Machine Code

Back

Machine Code

February 2021

When you write a program in a high level language such as C or Python, that program has to be processed first before it becomes readily executable by a computer. One of these processing stages is called compilation. Compilation is the process of transforming a program written in a high level language into a lower level, bare metal form. This form of low level code is also called assembly code.

The goal of compilation is to produce assembly code that not only has the same behavior as the parent high level program, but also code that runs quickly and efficiently. Sometimes, this transformation can yield programs that are so heavily transformed and highly unreadable.

Hidden State

Assembly code reveals certain processor states that are normally hidden when programming in high-level languages. One of these is the program counter, which specifies the address of the currently executing instruction. Note that this implies that all the instructions of a program are stored somewhere in memory.

Another part of the processor state that is hidden from the programmer is the CPU register file. The CPU register file stores information about the various CPU registers. These registers are used to hold temporary data. Some registers hold critical information about the running program.

For example, the stack pointer register always points to the runtime stack of the currently executing program. Another example is the set of condition code registers, which hold information about the result of the most recently executed instruction, such as whether the computation yielded a zero.

Moving Data

An assembly program is made up of a sequence of instructions. Let's now look at the set of most commonly used instructions --- data movement instructions. These instructions, quite literally, move data around the computer. The possible source and destination of a data movement instruction are immediate values, register values and values stored in memory. For instance, an instruction might instruct the processor to transfer a string of bits from memory into one of the registers.

There is a special class of data movement instructions that interact with the runtime stack of a program.
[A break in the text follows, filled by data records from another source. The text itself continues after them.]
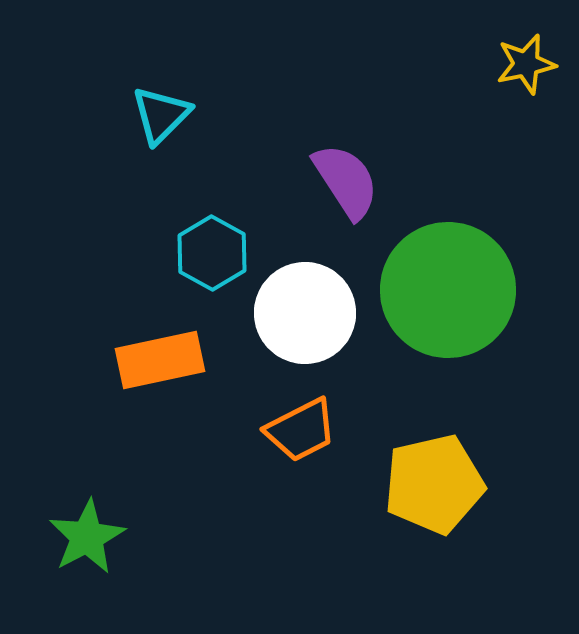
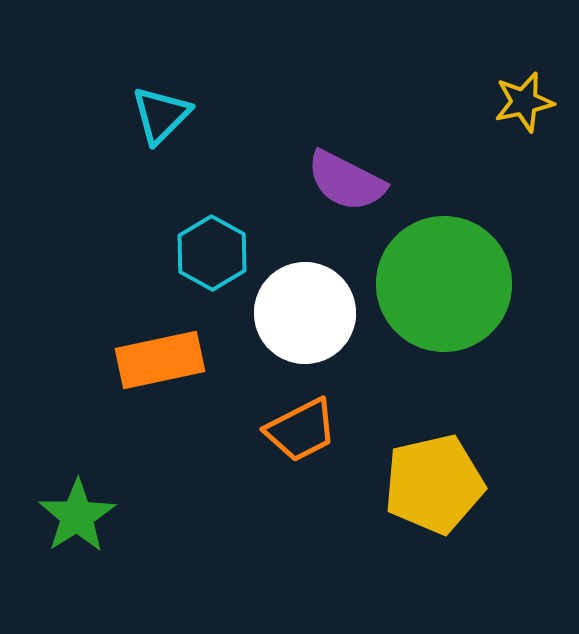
yellow star: moved 2 px left, 38 px down
purple semicircle: rotated 150 degrees clockwise
green circle: moved 4 px left, 6 px up
green star: moved 10 px left, 21 px up; rotated 4 degrees counterclockwise
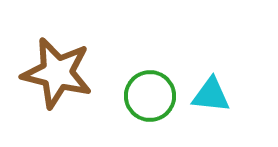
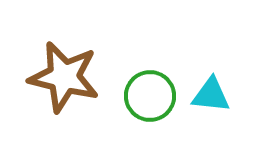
brown star: moved 7 px right, 4 px down
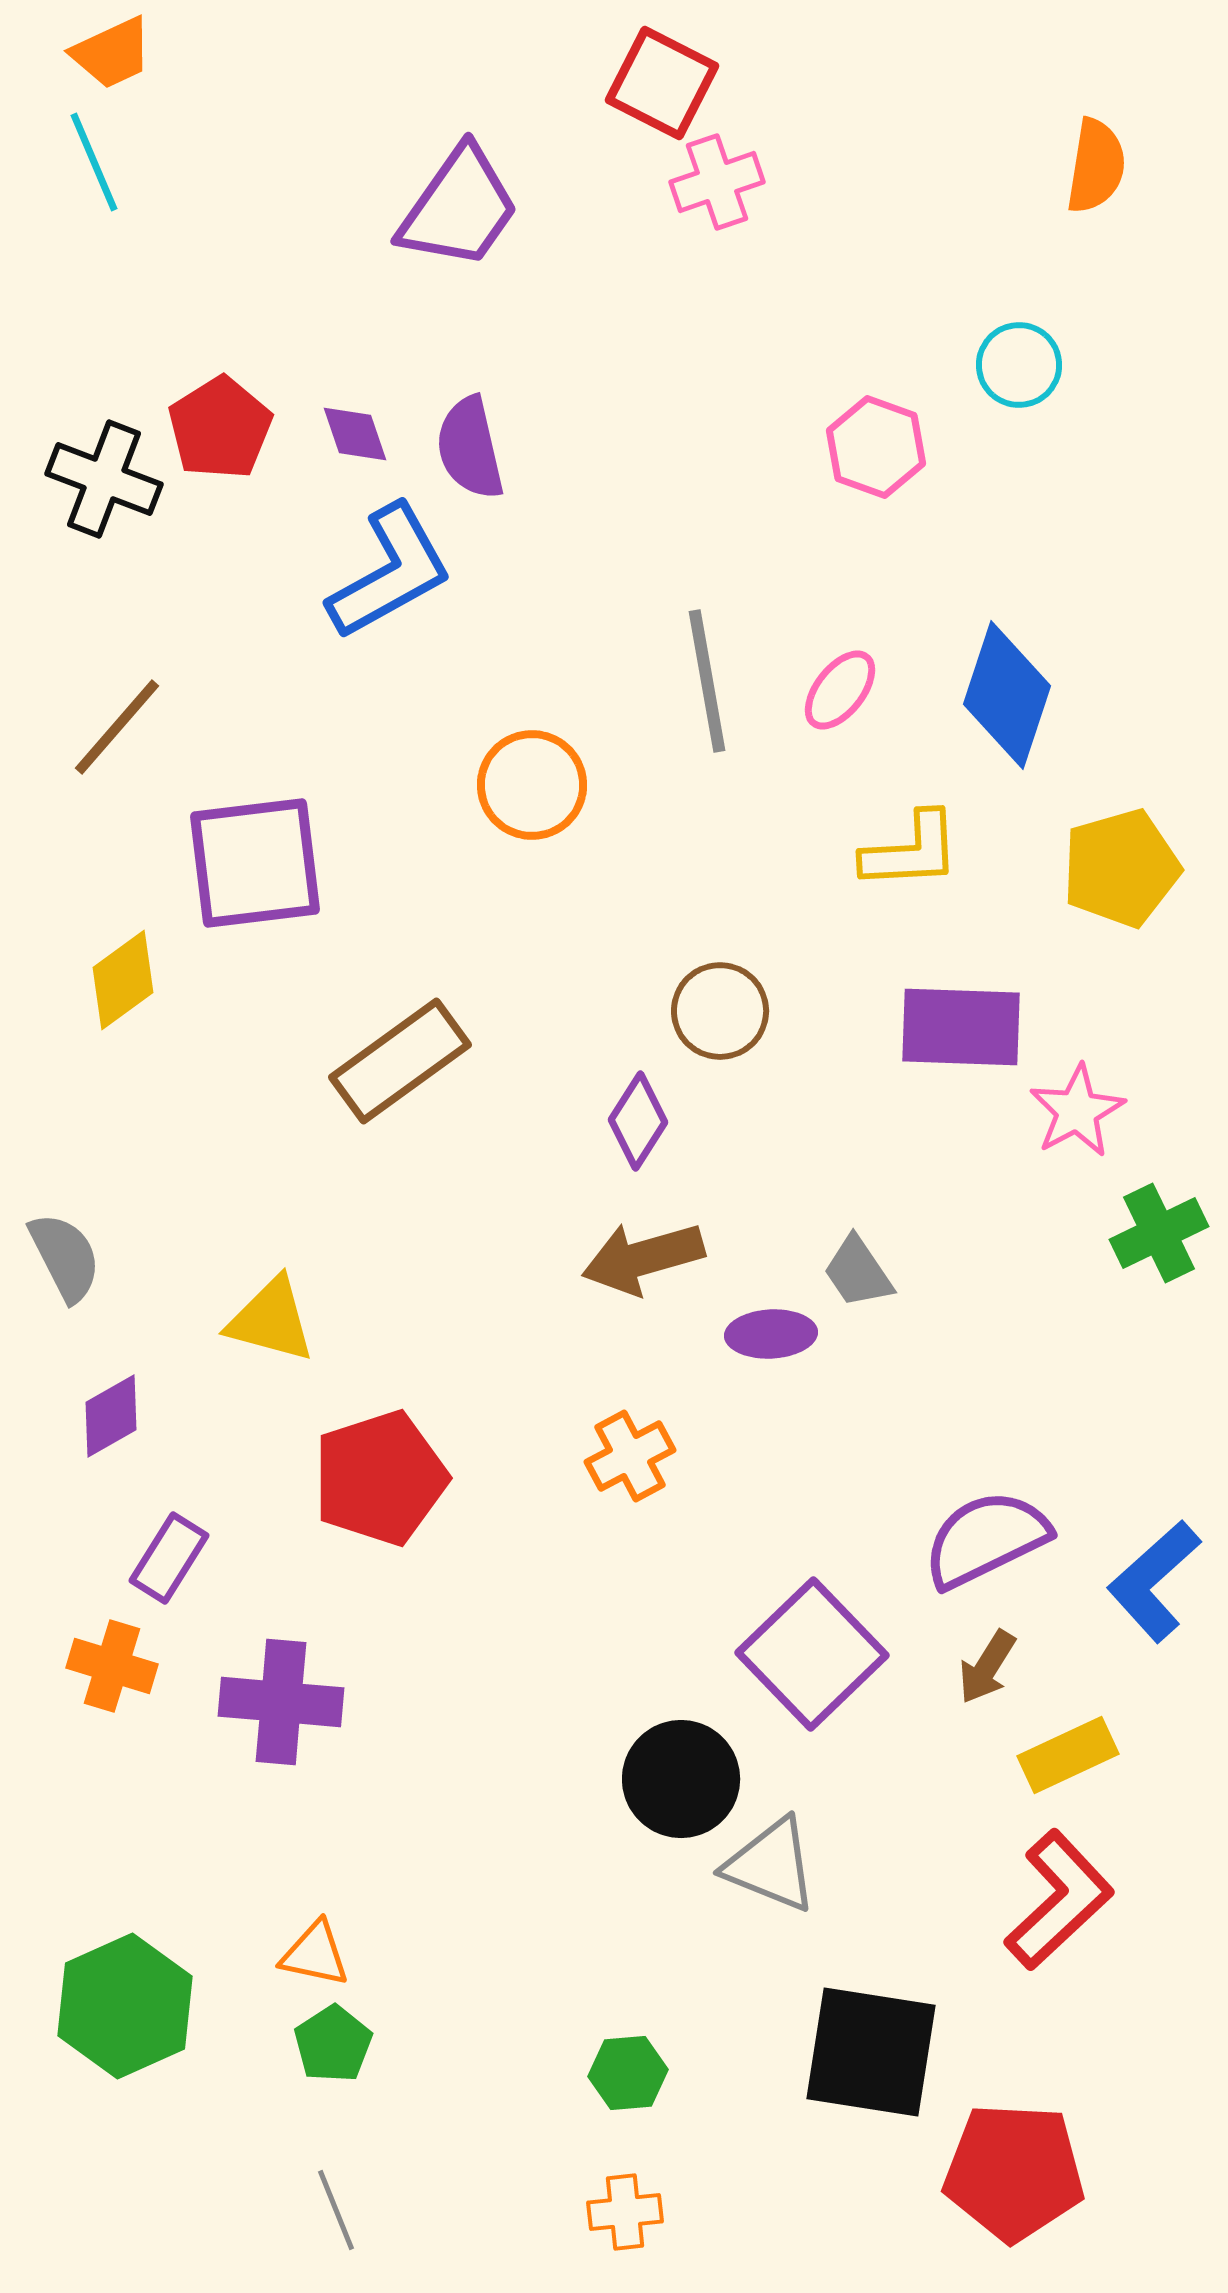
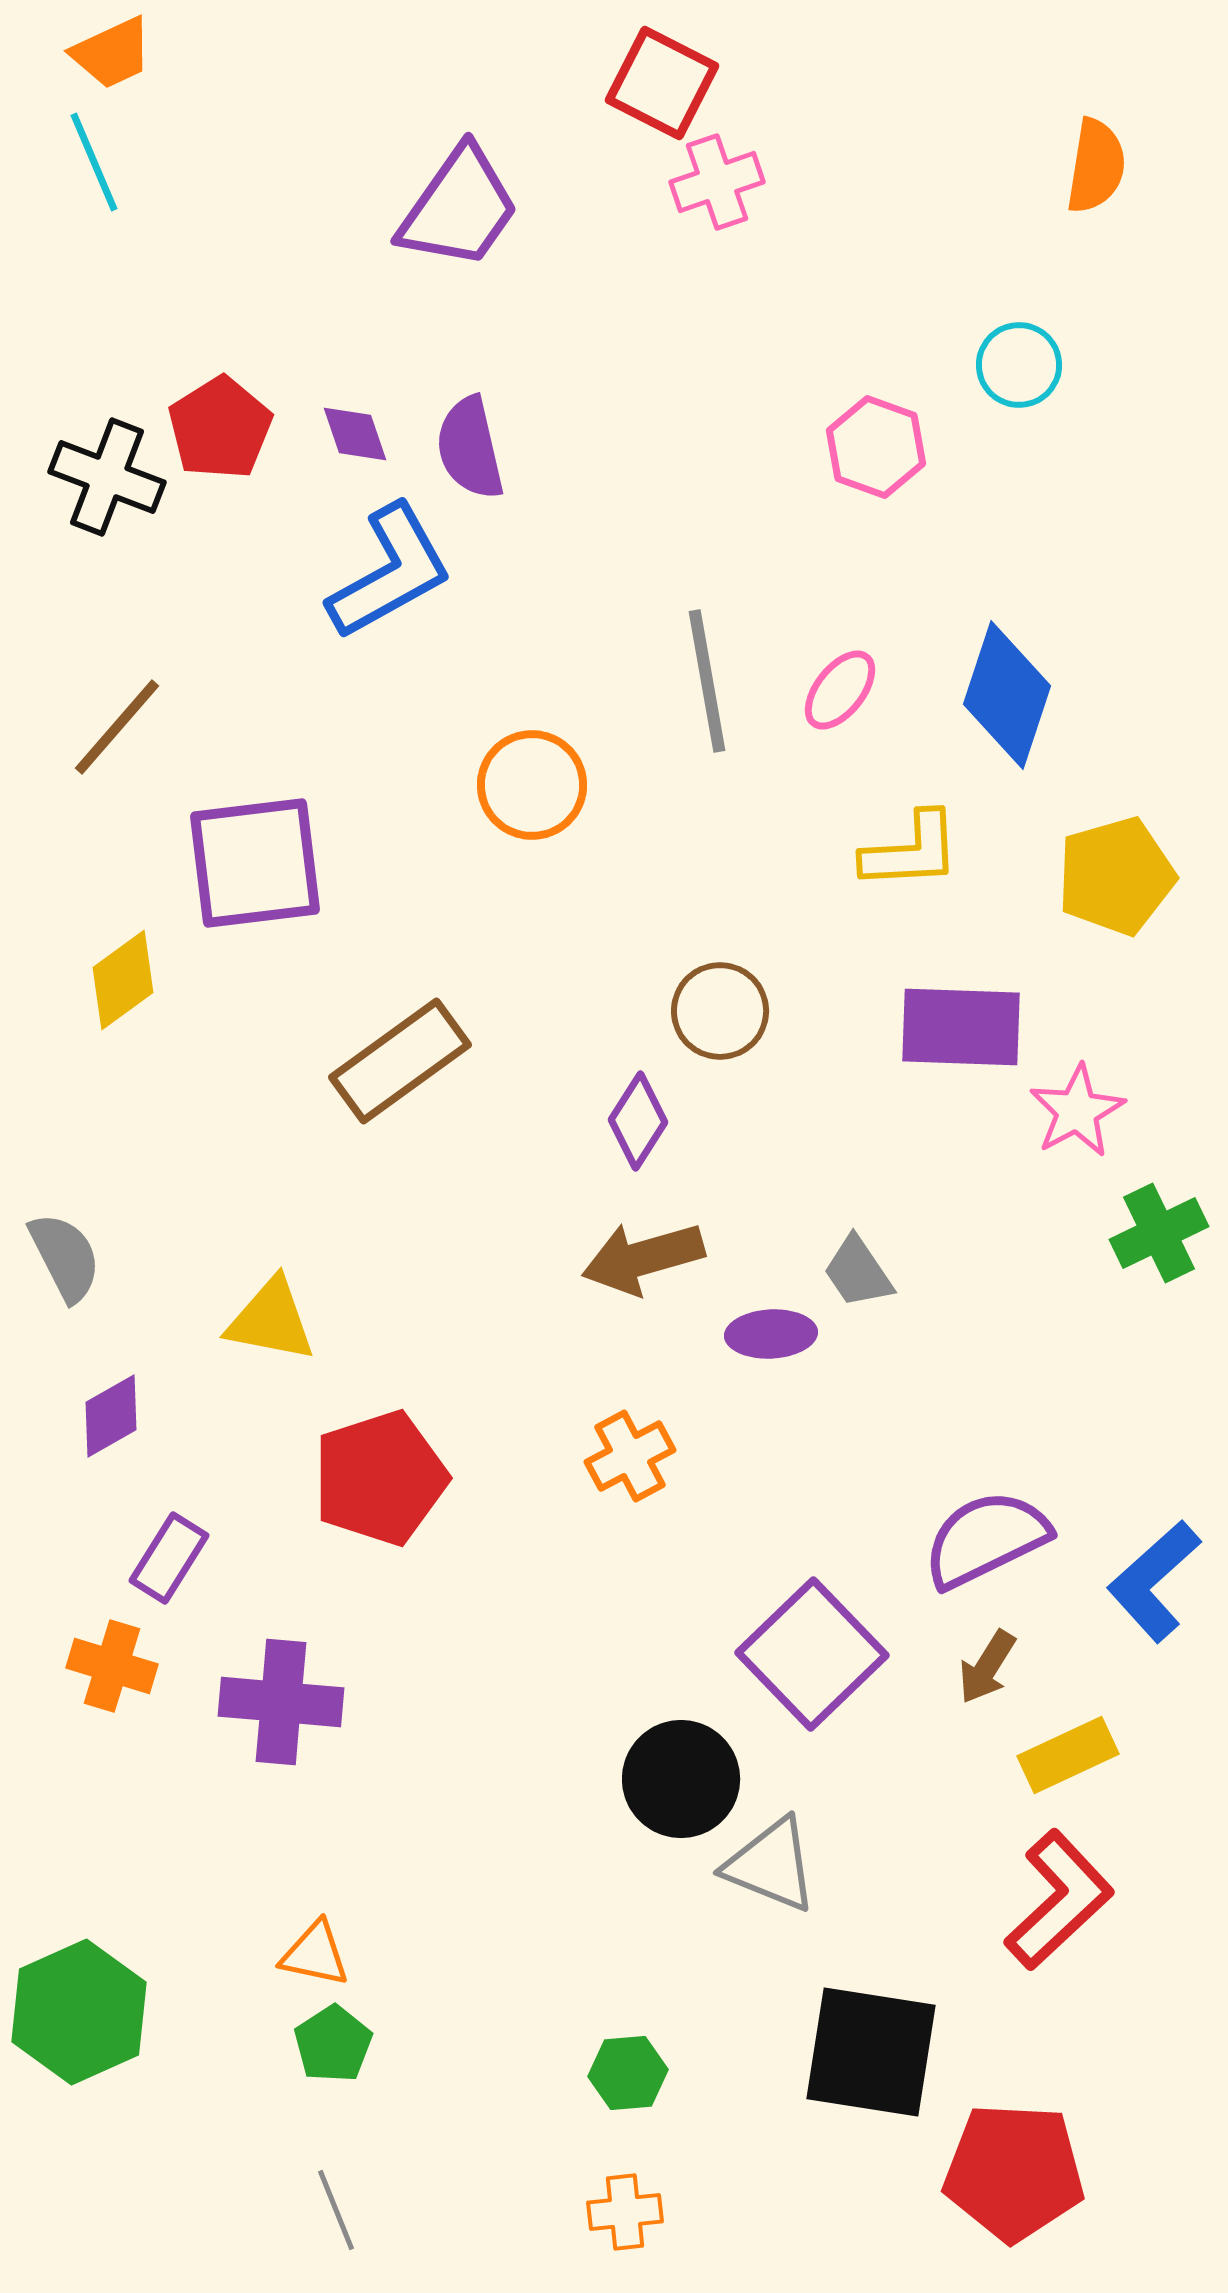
black cross at (104, 479): moved 3 px right, 2 px up
yellow pentagon at (1121, 868): moved 5 px left, 8 px down
yellow triangle at (271, 1320): rotated 4 degrees counterclockwise
green hexagon at (125, 2006): moved 46 px left, 6 px down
These are the PUSH and POP instruction. A PUSH X instruction decrements the stack pointer, and transfers X into memory at the location specified by the just decremented stack pointer. X here can either be an immediate value or a register. A POP Y instruction transfers the string of bits at the memory location specified by the stack pointer into register Y, and then increments the stack pointer.

The most important use case of the PUSH and POP instructions is in implementing the procedure calling mechanisms of high level languages. We will see how this is done in a later section.

Crunching Data

Data movement instructions move data. In contrast, ALU (shorthand for Arithmetic & Logical Unit) instructions "crunches" data. These instructions perform various operations such as integer addition, integer multiplication, bitwise AND, bitwise OR, bit shifts, integer increments, integer decrements etc.

Different ALU instructions have different number of operands. However, all of them have one property in common --- they modify the value of some register. For instance, an ADD X Y instruction takes the value stored in register X, add this to the value stored at register Y, and storing this value in register Y (overwriting the previous value of Y).

Conditionals

Another quirk of these ALU instructions is that in addition to modifying some general purpose register, they also modify the condition code registers of the CPU. These condition code registers are used to implement conditional branches, which are pieces of code that execute conditionally based on the outcome of some tests.

Recall that condition code registers are updated only at the end of an ALU instruction. Other than the ALU instructions, there are two non-ALU instructions that also modify the condition code registers, called COMPARE and TEST. These instructions behave similarly to SUB and AND, except that they do not modify the contents of the target register.

These condition codes are used by JUMP instructions. JUMP instructions cause execution to switch to a new position in the program. There are two kinds of JUMP: conditional jump instructions jump to the target instruction depending on some combination of the condition code registers; unconditional jump instructions jump to the target instruction regardless of the contents of the condition code registers.

High-level loop constructs can be implemented using conditional jump instructions. There are two paradigms for implementing conditional branching. The first is based on conditional control --- program execution jumps to different parts of the program based on the result of some test; the second is based on conditional moves --- both outcomes of a branch are computed, and the desired one is selected. Conditional moves have better performance characteristics on modern processors because they do not involve branch prediction (code is executed sequentially).